Border Dispute between Assam and Mizoram
Updated: Oct 25, 2021
by Prerna Sharma
About the Incident
Intervening 25-26 July 2021, clashes were reported between residents of Vairengte and Lailapur on the borders of Assam and Mizoram due to an alleged border dispute. This triggered valuable life loss and destruction. Five Assam police personnel were killed on the spot and approximately 50 civilians and police personnel were injured. No fatal casualties were reported on the Mizoram side. A few huts were also gutted.
Consistent history of clashes exists between the residents of Lailapur, District Karimganj, Assam and Vairengte, District Kolasib Mizoram.

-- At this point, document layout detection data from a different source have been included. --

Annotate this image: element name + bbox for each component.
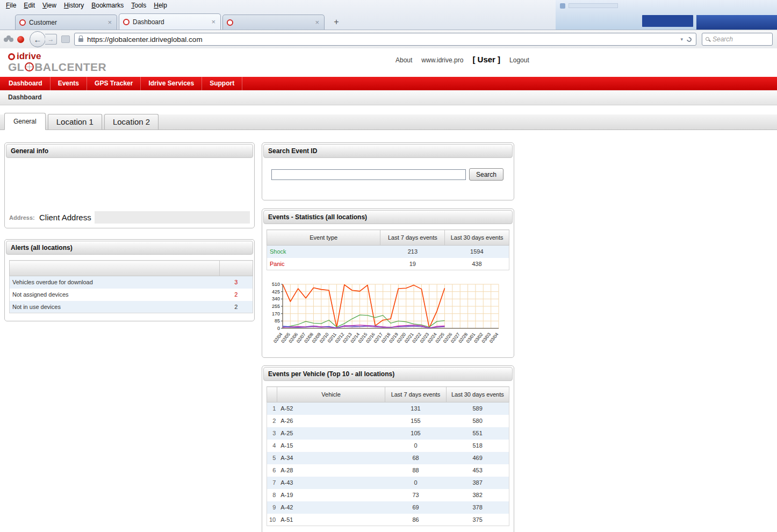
event-stats-panel: Events - Statistics (all locations) Even…	[262, 209, 514, 358]
menu-bar: FileEditViewHistoryBookmarksToolsHelp	[0, 0, 777, 11]
back-button[interactable]: ←	[30, 31, 46, 47]
last7-value: 88	[385, 464, 446, 477]
vehicle-rank: 5	[267, 452, 277, 464]
last7-value: 69	[385, 501, 446, 514]
menu-edit[interactable]: Edit	[20, 1, 39, 10]
nav-item-dashboard[interactable]: Dashboard	[1, 77, 51, 90]
browser-search-box[interactable]	[702, 33, 773, 46]
vehicle-events-panel: Events per Vehicle (Top 10 - all locatio…	[262, 365, 514, 532]
browser-tab-blank[interactable]: ×	[222, 15, 325, 30]
url-bar[interactable]: ▾	[74, 33, 696, 46]
nav-item-idrive-services[interactable]: Idrive Services	[141, 77, 202, 90]
vehicle-row: 2A-26155580	[267, 415, 509, 427]
menu-bookmarks[interactable]: Bookmarks	[88, 1, 127, 10]
tab-location-2[interactable]: Location 2	[104, 114, 159, 130]
event-stats-table: Event type Last 7 days events Last 30 da…	[267, 229, 509, 270]
last30-value: 551	[446, 427, 509, 440]
vehicle-name: A-42	[277, 501, 385, 514]
last30-value: 1594	[445, 246, 509, 258]
vehicle-row: 3A-25105551	[267, 427, 509, 440]
new-tab-button[interactable]: +	[329, 16, 343, 28]
about-link[interactable]: About	[395, 56, 412, 64]
svg-text:255: 255	[272, 304, 280, 309]
vehicle-name: A-34	[277, 452, 385, 464]
reload-icon[interactable]	[686, 36, 693, 43]
menu-file[interactable]: File	[2, 1, 20, 10]
url-input[interactable]	[87, 35, 677, 44]
forward-button[interactable]: →	[45, 34, 57, 45]
browser-chrome: FileEditViewHistoryBookmarksToolsHelp Cu…	[0, 0, 777, 48]
alert-label: Vehicles overdue for download	[10, 276, 220, 289]
globe-icon	[25, 62, 34, 71]
tab-close-icon[interactable]: ×	[106, 18, 113, 26]
vehicle-name: A-28	[277, 464, 385, 477]
vehicle-name: A-52	[277, 402, 385, 415]
vehicle-row: 1A-52131589	[267, 402, 509, 415]
browser-search-input[interactable]	[713, 35, 769, 43]
logo[interactable]: idrive GL BALCENTER	[8, 51, 106, 73]
nav-item-events[interactable]: Events	[51, 77, 87, 90]
dashboard-content: General info Address: Client Address Ale…	[0, 130, 777, 532]
col-vehicle: Vehicle	[277, 387, 385, 402]
alert-value: 3	[220, 276, 253, 289]
extension-paw-icon[interactable]	[6, 35, 11, 40]
nav-item-support[interactable]: Support	[202, 77, 242, 90]
tab-favicon-icon	[123, 19, 130, 25]
menu-history[interactable]: History	[60, 1, 88, 10]
event-id-input[interactable]	[271, 169, 466, 180]
spacer	[0, 105, 777, 114]
alert-label: Not in use devices	[10, 301, 220, 313]
last30-value: 518	[446, 440, 509, 452]
vehicle-rank: 1	[267, 402, 277, 415]
site-header: idrive GL BALCENTER About www.idrive.pro…	[0, 48, 777, 77]
header-links: About www.idrive.pro [ User ] Logout	[395, 55, 529, 64]
alert-label: Not assigned devices	[10, 289, 220, 301]
stats-header-row: Event type Last 7 days events Last 30 da…	[267, 230, 509, 246]
vehicle-rank: 8	[267, 489, 277, 501]
last7-value: 213	[380, 246, 445, 258]
tab-general[interactable]: General	[4, 113, 46, 130]
last7-value: 131	[385, 402, 446, 415]
menu-tools[interactable]: Tools	[127, 1, 150, 10]
tab-location-1[interactable]: Location 1	[48, 114, 102, 130]
vehicle-events-table: Vehicle Last 7 days events Last 30 days …	[267, 386, 509, 526]
site-link[interactable]: www.idrive.pro	[421, 56, 463, 64]
vehicle-name: A-43	[277, 477, 385, 489]
urlbar-dropdown-icon[interactable]: ▾	[677, 37, 687, 42]
vehicle-header-row: Vehicle Last 7 days events Last 30 days …	[267, 387, 509, 402]
chart-container: 08517025534042551002/0402/0502/0602/0702…	[263, 277, 513, 356]
breadcrumb: Dashboard	[8, 94, 42, 101]
logo-text-right: BALCENTER	[34, 61, 106, 73]
menu-help[interactable]: Help	[150, 1, 171, 10]
event-stat-row: Shock2131594	[267, 246, 509, 258]
search-event-panel: Search Event ID Search	[262, 142, 514, 200]
svg-text:425: 425	[272, 289, 280, 294]
general-info-title: General info	[6, 144, 253, 158]
last7-value: 68	[385, 452, 446, 464]
vehicle-events-title: Events per Vehicle (Top 10 - all locatio…	[263, 367, 513, 381]
last7-value: 0	[385, 477, 446, 489]
alert-row: Not in use devices2	[10, 301, 253, 313]
tab-close-icon[interactable]: ×	[314, 18, 320, 26]
browser-tab-customer[interactable]: Customer×	[15, 15, 117, 30]
tab-close-icon[interactable]: ×	[210, 18, 217, 26]
browser-tab-dashboard[interactable]: Dashboard×	[119, 13, 221, 30]
vehicle-rank: 10	[267, 514, 277, 526]
events-chart: 08517025534042551002/0402/0502/0602/0702…	[267, 281, 501, 352]
vehicle-row: 8A-1973382	[267, 489, 509, 501]
vehicle-row: 4A-150518	[267, 440, 509, 452]
logout-link[interactable]: Logout	[509, 56, 529, 64]
search-button[interactable]: Search	[469, 168, 503, 181]
user-link[interactable]: [ User ]	[472, 55, 500, 64]
site-identity-icon[interactable]	[61, 35, 70, 43]
menu-view[interactable]: View	[39, 1, 60, 10]
record-extension-icon[interactable]	[17, 36, 24, 43]
nav-item-gps-tracker[interactable]: GPS Tracker	[87, 77, 141, 90]
col-last7: Last 7 days events	[385, 387, 446, 402]
address-value: Client Address	[38, 211, 95, 224]
logo-text-left: GL	[8, 61, 24, 73]
svg-text:340: 340	[272, 296, 280, 301]
vehicle-name: A-15	[277, 440, 385, 452]
last7-value: 105	[385, 427, 446, 440]
vehicle-row: 6A-2888453	[267, 464, 509, 477]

Developments Leading to Incident
The tension started brewing on 30 June 2021 between the populations of both states residing in Districts of Cachar, Assam and Kolasib, Mizoram on Assam-Mizoram border resulting in clashes. Accusations and counter accusations continued. Mizoram populace blamed Assamese of encroaching upon its land in the Kolasib while residents of Assam in turn attributed Mizos of illegal constructions and practicing agriculture on their resources. Residents of Assam also contended that Mizos had carried out similar activities inside Hailakandi District of Assam which also borders Mizoram and requested Assam police to intervene. Tension amplified and suspecting trouble, high-ranking Assam officials arrived to the scene. On the 10 July 21, reports emerged that Assam officials conducted an eviction drive in Khulicherra, Assam where residents of Mizoram had earlier entered.
Bengal eastern Frontier Regulations (BEFR) of 1873
Assam and Mizoram share a boundary of about 164.5 Kms. The region was under the control of British who had set the boundaries between the Lushai hills, Mizoram and Cachar hills, Assam on the basis of Inner-line permit regulations (ILP) notification. It was published on 27 August 1873, as Bengal eastern Frontier Regulations (BEFR) and came into force on 01 November 1873. Over the period of time, while all states have done away with ILP, Mizoram continues practice it. It is an irony the own country citizens have to apply for Inner Line Permit (ILP) whereas with Myanmar, the state applies the provisions of Free Move Regime to promote local trade.
North East Reorganization Act, 1971
The Act resulted in formation of:
Tripura and Manipur states from Union Territories.
State of Meghalaya.
Union territories of Mizoram and Arunachal Pradesh.
All the separated entities & states were created based on history and tribal affiliations. The differences started to crop up later. Mizoram attained a full statehood in 1987 through implementation of Mizoram accord and backed BEFR 1873 with the inner line of the Lushai hills, Mizoram. There have been several rounds of talks between the officials of the Assam and Mizoram states but to no avail. Numerous attempts were made to resolve the boundary disputes, but it remains under stalemate as both the states are not willing to give up their territorial claims.
Interstate boundary disputes are a concern in northeast region, especially in Assam as the state shares boundaries with Bengal, Arunachal Pradesh, Nagaland, Manipur, Mizoram, Meghalaya and Tripura. Endless stories of claims and counter-claims along tribal fault lines run in the region. Additionally, Assam shares International Boundary with Bhutan and Bangladesh also, thus becoming one the most important states of our country.
With criminal activities and insurgencies being rooted out of northeast, it is just a matter of time when all such border disputes will steady. With not so accurate maps of the region, Satellite mapping of contested areas could turn out to be the most viable option.
Till the solution is finally arrived, it will be prudent to deploy the Central Police forces in contested areas to maintain peace.
It is for the local administrators to ensure that the rule of the law prevails and they, at the same time not get swayed by the populist beliefs.